### Requirement
Leave out every picture, and return exactly the lines from the line containing "relevant experience by" through the end of the records below, both inclusive.

(Stored data entries)

[Start of Attachment]

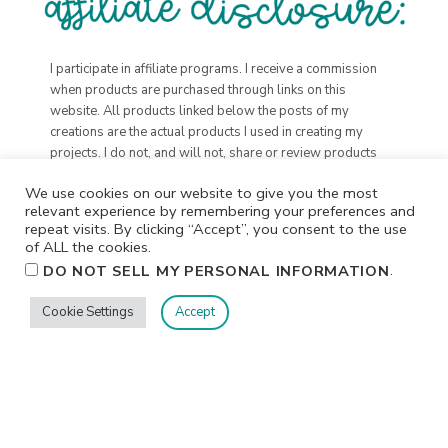
I participate in affiliate programs. I receive a commission
when products are purchased through links on this
website. All products linked below the posts of my
creations are the actual products I used in creating my
projects. I do not, and will not, share or review products
that I would not personally recommend or use.
We use cookies on our website to give you the most
relevant experience by remembering your preferences and
repeat visits. By clicking “Accept”, you consent to the use
of ALL the cookies.
.
DO NOT SELL MY PERSONAL INFORMATION
Cookie Settings
Accept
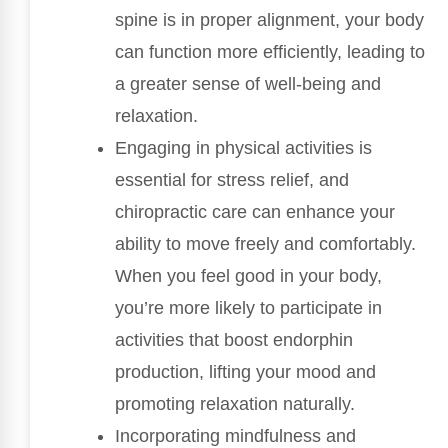
spine is in proper alignment, your body
can function more efficiently, leading to
a greater sense of well-being and
relaxation.
Engaging in physical activities is
essential for stress relief, and
chiropractic care can enhance your
ability to move freely and comfortably.
When you feel good in your body,
you’re more likely to participate in
activities that boost endorphin
production, lifting your mood and
promoting relaxation naturally.
Incorporating mindfulness and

[End of Attachment]

### Exercise solution
relevant experience by remembering your preferences and
repeat visits. By clicking “Accept”, you consent to the use
of ALL the cookies.
.
DO NOT SELL MY PERSONAL INFORMATION
Cookie Settings
Accept
spine is in proper alignment, your body
can function more efficiently, leading to
a greater sense of well-being and
relaxation.
Engaging in physical activities is
essential for stress relief, and
chiropractic care can enhance your
ability to move freely and comfortably.
When you feel good in your body,
you’re more likely to participate in
activities that boost endorphin
production, lifting your mood and
promoting relaxation naturally.
Incorporating mindfulness and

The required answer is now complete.